■ Problem
After the line containing "アートで町に彩りをプロジェクト", write nothing more; before it, reproduce every line of the material below exactly, starting with the first.

■ Supplied entries
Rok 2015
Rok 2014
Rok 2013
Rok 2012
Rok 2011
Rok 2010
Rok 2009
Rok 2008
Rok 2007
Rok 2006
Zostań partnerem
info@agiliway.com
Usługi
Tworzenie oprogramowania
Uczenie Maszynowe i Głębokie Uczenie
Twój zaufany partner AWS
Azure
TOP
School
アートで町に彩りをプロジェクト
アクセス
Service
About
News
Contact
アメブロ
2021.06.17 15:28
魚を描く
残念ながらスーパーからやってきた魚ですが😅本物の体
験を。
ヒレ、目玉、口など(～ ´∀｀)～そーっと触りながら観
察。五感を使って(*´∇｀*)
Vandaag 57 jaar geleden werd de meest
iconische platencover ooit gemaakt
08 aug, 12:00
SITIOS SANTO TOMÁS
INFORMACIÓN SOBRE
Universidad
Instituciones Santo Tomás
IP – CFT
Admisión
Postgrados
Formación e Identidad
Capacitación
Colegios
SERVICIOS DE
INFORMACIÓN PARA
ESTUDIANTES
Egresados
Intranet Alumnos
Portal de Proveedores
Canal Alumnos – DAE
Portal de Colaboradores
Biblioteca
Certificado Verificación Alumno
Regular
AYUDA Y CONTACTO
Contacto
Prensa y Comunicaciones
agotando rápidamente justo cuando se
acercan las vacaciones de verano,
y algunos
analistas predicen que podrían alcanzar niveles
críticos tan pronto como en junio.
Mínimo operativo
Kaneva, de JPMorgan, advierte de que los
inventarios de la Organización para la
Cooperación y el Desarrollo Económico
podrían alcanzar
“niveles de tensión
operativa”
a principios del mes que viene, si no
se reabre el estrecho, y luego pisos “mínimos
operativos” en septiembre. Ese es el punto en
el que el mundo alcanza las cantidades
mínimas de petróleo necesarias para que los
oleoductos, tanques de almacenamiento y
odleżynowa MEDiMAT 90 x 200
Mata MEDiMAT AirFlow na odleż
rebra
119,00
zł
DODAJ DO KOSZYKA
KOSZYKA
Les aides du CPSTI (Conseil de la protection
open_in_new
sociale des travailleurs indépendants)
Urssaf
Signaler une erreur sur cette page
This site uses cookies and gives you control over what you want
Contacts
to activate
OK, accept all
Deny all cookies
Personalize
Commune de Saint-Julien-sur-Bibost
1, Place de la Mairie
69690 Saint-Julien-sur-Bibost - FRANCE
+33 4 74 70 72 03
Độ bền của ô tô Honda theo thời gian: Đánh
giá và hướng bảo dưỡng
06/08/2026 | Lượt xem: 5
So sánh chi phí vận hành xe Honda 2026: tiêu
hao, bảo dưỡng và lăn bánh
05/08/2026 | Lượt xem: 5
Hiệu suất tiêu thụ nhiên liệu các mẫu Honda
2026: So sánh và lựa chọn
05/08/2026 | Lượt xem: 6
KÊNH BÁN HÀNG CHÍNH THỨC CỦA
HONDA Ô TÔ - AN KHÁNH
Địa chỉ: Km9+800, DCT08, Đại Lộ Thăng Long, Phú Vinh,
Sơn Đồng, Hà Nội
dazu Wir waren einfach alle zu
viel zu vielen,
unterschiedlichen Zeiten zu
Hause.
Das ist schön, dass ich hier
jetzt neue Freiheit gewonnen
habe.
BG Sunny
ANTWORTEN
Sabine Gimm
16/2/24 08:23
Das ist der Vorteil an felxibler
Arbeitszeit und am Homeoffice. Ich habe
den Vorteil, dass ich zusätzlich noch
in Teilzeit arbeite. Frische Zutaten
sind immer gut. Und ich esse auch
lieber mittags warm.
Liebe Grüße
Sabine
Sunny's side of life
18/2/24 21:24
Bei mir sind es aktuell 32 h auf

■ Written response
Rok 2015
Rok 2014
Rok 2013
Rok 2012
Rok 2011
Rok 2010
Rok 2009
Rok 2008
Rok 2007
Rok 2006
Zostań partnerem
info@agiliway.com
Usługi
Tworzenie oprogramowania
Uczenie Maszynowe i Głębokie Uczenie
Twój zaufany partner AWS
Azure
TOP
School
アートで町に彩りをプロジェクト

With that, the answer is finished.